Leave a Reply to 试试名字能否用中文Cancel reply

This Post Has 4 Comments

  1. 试试名字能否用中文

    As a Chinese player, I’d recommend trying the HD-2D style Wandering Sword over the first Sword and Fairy.The latter feels too dated.

    The following content was created with the assistance of generative AI:

    The prevalence of robes, long hair on men were common customs among men in ancient China, especially before the Qing dynasty. The long robe—especially with its wide sleeves—embodies a free-spirited, airy elegance, the unrestrained, romantic aura of a wandering man.This practice was closely tied to the Confucian concept of filial piety: “Our bodies, skin, and hair are all received from our parents; we dare not damage them.”So,in a game set in ancient China, it would feel distinctly odd—almost jarring—if the male characters didn’t wear long robes and keep their hair long.

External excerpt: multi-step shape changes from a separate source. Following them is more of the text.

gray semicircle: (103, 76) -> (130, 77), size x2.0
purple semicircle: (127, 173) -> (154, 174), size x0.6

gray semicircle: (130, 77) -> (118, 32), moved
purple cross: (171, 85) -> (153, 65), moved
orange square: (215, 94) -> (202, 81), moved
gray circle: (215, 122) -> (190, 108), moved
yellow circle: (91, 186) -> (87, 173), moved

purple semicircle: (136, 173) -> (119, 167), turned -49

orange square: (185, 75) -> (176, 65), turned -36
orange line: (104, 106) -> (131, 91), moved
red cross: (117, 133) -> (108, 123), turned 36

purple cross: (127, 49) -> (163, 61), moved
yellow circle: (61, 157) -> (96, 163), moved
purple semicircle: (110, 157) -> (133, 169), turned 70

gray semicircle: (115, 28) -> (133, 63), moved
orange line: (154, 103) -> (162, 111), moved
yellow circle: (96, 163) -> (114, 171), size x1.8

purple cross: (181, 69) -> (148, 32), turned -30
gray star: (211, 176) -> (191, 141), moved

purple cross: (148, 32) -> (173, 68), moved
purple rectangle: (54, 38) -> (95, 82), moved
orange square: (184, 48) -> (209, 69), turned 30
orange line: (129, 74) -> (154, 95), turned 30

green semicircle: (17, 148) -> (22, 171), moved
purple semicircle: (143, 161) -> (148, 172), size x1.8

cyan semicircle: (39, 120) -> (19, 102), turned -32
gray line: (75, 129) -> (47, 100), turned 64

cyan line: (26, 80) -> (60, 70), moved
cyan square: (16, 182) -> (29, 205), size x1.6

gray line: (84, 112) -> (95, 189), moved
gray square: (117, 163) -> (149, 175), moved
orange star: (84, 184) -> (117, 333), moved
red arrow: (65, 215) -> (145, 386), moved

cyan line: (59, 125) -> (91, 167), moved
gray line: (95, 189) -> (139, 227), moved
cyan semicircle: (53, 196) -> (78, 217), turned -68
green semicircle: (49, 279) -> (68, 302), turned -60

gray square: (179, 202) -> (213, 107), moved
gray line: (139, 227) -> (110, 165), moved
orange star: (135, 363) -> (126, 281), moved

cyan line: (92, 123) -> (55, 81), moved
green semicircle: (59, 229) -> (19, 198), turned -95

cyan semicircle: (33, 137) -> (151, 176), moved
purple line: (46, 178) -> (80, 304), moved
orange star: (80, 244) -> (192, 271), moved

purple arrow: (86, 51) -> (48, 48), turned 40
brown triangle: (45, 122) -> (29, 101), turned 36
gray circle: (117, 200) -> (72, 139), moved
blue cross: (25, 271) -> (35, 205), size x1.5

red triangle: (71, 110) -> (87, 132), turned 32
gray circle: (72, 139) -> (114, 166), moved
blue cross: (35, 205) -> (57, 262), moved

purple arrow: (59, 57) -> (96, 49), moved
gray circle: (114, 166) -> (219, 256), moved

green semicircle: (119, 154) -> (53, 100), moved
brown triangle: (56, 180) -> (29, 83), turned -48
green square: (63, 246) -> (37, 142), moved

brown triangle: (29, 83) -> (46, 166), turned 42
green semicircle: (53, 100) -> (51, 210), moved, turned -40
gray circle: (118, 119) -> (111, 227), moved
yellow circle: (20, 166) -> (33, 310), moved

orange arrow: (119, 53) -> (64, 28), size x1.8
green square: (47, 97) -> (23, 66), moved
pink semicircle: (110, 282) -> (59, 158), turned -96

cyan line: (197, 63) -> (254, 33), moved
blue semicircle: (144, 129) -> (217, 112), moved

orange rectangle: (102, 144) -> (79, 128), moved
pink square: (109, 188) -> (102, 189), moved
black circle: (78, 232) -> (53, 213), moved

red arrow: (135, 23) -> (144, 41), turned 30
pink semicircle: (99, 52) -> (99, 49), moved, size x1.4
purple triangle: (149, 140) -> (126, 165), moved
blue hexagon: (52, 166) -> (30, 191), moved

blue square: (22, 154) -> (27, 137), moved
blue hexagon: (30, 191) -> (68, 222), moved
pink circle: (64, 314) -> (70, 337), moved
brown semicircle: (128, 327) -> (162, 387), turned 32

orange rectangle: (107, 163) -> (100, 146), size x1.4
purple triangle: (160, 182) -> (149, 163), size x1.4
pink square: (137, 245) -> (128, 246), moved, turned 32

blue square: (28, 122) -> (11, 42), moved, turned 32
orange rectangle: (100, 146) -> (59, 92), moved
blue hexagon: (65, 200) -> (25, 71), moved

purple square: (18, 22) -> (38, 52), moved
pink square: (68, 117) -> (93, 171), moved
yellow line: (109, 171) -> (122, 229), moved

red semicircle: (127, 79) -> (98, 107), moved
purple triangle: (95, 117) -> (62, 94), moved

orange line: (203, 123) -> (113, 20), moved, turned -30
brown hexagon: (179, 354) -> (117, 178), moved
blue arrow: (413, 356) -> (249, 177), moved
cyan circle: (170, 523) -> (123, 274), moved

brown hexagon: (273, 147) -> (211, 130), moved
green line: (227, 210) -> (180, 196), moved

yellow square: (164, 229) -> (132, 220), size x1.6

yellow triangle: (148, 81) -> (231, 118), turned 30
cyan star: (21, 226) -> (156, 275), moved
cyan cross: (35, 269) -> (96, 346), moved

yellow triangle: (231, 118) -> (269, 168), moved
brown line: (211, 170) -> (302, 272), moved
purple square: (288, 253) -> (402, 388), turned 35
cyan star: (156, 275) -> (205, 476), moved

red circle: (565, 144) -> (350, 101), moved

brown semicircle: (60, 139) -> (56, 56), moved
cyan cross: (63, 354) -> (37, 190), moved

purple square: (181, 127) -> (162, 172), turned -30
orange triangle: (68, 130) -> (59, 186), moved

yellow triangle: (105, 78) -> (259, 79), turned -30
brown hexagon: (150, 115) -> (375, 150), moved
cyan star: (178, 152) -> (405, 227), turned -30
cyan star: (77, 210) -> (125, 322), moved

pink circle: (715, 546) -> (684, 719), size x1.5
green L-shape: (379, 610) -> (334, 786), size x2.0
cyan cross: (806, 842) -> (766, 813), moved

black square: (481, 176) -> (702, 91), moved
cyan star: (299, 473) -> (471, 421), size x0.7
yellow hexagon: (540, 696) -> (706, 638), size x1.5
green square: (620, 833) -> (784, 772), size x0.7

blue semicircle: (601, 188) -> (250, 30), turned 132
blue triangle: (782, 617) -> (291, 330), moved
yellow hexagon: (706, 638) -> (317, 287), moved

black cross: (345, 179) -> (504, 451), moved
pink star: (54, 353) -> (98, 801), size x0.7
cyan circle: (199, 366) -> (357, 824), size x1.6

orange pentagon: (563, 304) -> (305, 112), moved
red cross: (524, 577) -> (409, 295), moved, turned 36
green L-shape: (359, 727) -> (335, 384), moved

    From what I know, I believe that replacing traditional weapons with martial arts is not very common in wuxia or xianxia games. It appears more often in the “kung fu action” parallel sub-genre, while traditional wuxia still relies on weapons to steal the show—most of the time, wielding a sword is what’s truly cool.

    1. Natalie Neumann

      Thank you for the recommendation!

      I am aware of the cultural relevance of long robes and long hair. I am simply not as familiar with these cultural elements, as my ancient cultural understanding is more rooted in Mediterranean cultures 2000+ years ago. Greece, Egypt, Rome, etc., as those areas are typically home to the beginning of a lot of “Western Civilization” history classes. Chinese history in American World History classes tend to be more glossed over, focusing on the reciting of dynasty names and years, rather than the precise cultural differences. Which could partially explain why China is so frequently “othered” in American culture.

  2. rain

    omw to make a new gaming company named “Atari Go” to add to the confusion

    1. Natalie Neumann

      If I saw a company named Atari Go, I would assume it was a mobile division of Atari SA… And be even more confused, because why would Atari try getting into the mobile space NOW?